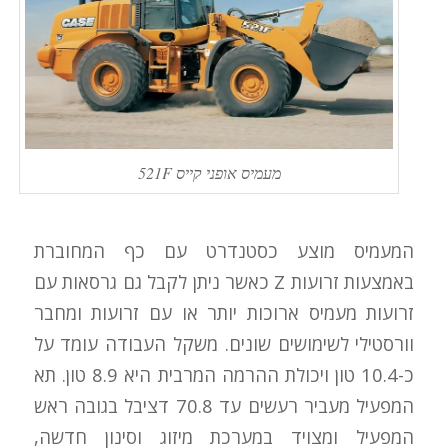
מעמיס אופני קייס 521F
המעמיס מוצע כסטנדרט עם כף המחוברת
באמצעות זרועות Z כאשר ניתן לקבל גם גרסאות עם
זרועות מעמיס ארוכות יותר או עם זרועות ומחבר
וורסטילי לשימושים שונים. משקל העבודה עומד על
כ-10.4 טון ויכולת ההרמה המרבית היא 8.9 טון. תא
המפעיל מעביר רעשים עד 70.8 דציבל בגובה ראש
המפעיל ומצויד במערכת מיזוג וסינון חדשה,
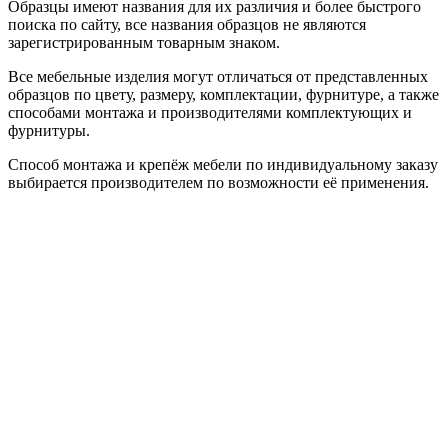
Образцы имеют названия для их различия и более быстрого
поиска по сайту, все названия образцов не являются
зарегистрированным товарным знаком.
Все мебельные изделия могут отличаться от представленных
образцов по цвету, размеру, комплектации, фурнитуре, а также
способами монтажа и производителями комплектующих и
фурнитуры.
Способ монтажа и крепёж мебели по индивидуальному заказу
выбирается производителем по возможности её применения.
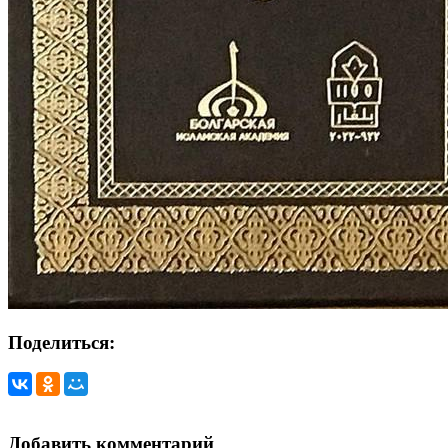
Поделиться:
Добавить комментарий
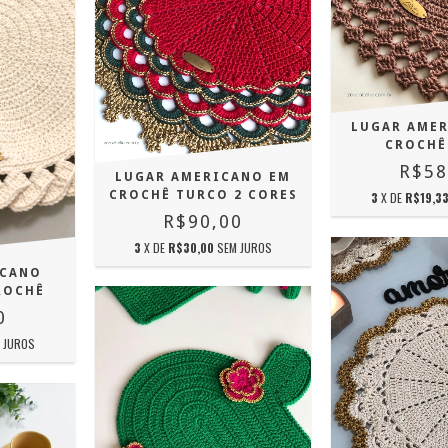
LUGAR AME
CROCHÊ
R$58
LUGAR AMERICANO EM
CROCHÊ TURCO 2 CORES
3
X DE
R$19,3
R$90,00
3
X DE
R$30,00
SEM JUROS
ICANO
ROCHÊ
0
 JUROS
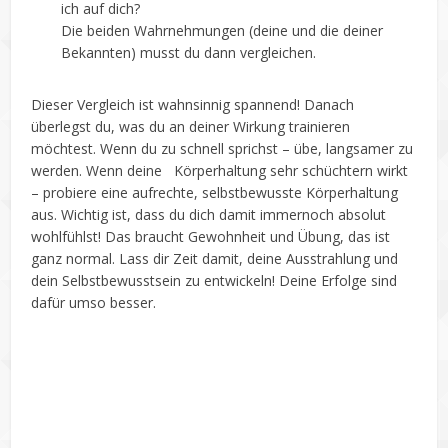
ich auf dich?
Die beiden Wahrnehmungen (deine und die deiner
Bekannten) musst du dann vergleichen.
Dieser Vergleich ist wahnsinnig spannend! Danach
überlegst du, was du an deiner Wirkung trainieren
möchtest. Wenn du zu schnell sprichst – übe, langsamer zu
werden. Wenn deine Körperhaltung sehr schüchtern wirkt
– probiere eine aufrechte, selbstbewusste Körperhaltung
aus. Wichtig ist, dass du dich damit immernoch absolut
wohlfühlst! Das braucht Gewohnheit und Übung, das ist
ganz normal. Lass dir Zeit damit, deine Ausstrahlung und
dein Selbstbewusstsein zu entwickeln! Deine Erfolge sind
dafür umso besser.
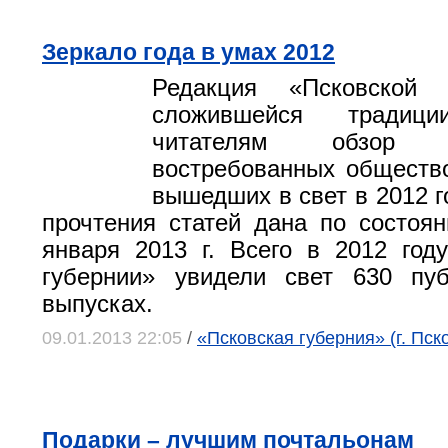
Зеркало года в умах 2012
Редакция «Псковской 
сложившейся традици
читателям обзор
востребованных обществ
вышедших в свет в 2012 г
прочтения статей дана по состоя
января 2013 г. Всего в 2012 год
губернии» увидели свет 630 пу
выпусках.
09.01.2013 22:05
/
«Псковская губерния» (г. Пск
Подарки – лучшим почтальонам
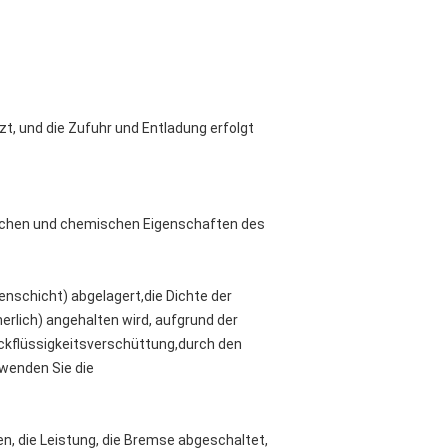
t, und die Zufuhr und Entladung erfolgt
lischen und chemischen Eigenschaften des
enschicht) abgelagert,die Dichte der
nnerlich) angehalten wird, aufgrund der
ockflüssigkeitsverschüttung,durch den
wenden Sie die
n, die Leistung, die Bremse abgeschaltet,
******
Each line above that contains "монтажа" counts once; report the total of such lines and nothing more.

* **Answer to this exercise**: 2